IV. Die Voraussetzungen für den Bewährungsaufstieg waren zum 01.08.2005 gegeben. Zu diesem Zeitpunkt hat die Klägerin erfolgreich die 3jährige Bewährungszeit absolviert, sie hat sich in einem einheitlichen und im rechtserheblichen Sinne gleich gebliebenen Tätigkeitsbereich bewährt, wie die ergänzenden Feststellungen zu Protokoll der Berufungsverhandlung vom 20.05.2010 ergeben haben.
V. Nach der Ablösung des BAT durch den TV-L zum 01.11.2006 bestimmt sich gemäß § 11 Abs. 1 TV-Ü/TV-L die Eingruppierung der Klägerin weiter nach §§ 22, 23 BAT, wobei ihre Eingruppierung in die Vergütungsgruppe V c BAT gemäß der Anlage 2 zum TV-Ü/TV-L der Entgeltgruppe 8 TVL zugeordnet ist. Dies rechtfertigt die Zuerkennung des erstmals im Termin zur Kammerverhandlung gestellten und vom ursprünglichen Klagebegehren abweichenden Antrag.

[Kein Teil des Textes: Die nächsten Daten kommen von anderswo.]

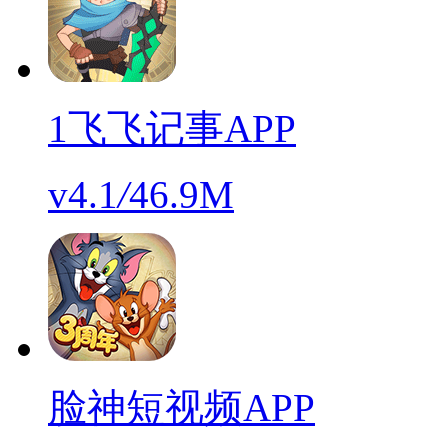
1飞飞记事APP
v4.1
/
46.9M
脸神短视频APP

VI. Die Kostenentscheidung resultiert aus §§ 64 Abs. 6 S. 1 ArbGG in Verbindung mit § 91 Abs. 1 ZPO. Das beklagte Land hat als in allen Instanzen unterlegene Partei die Kosten des Rechtsstreits zu tragen. Gründe, erneut die Revision zum Bundesarbeitsgericht gemäß § 72 Abs. 2 ArbGG zuzulassen, sind nicht gegeben.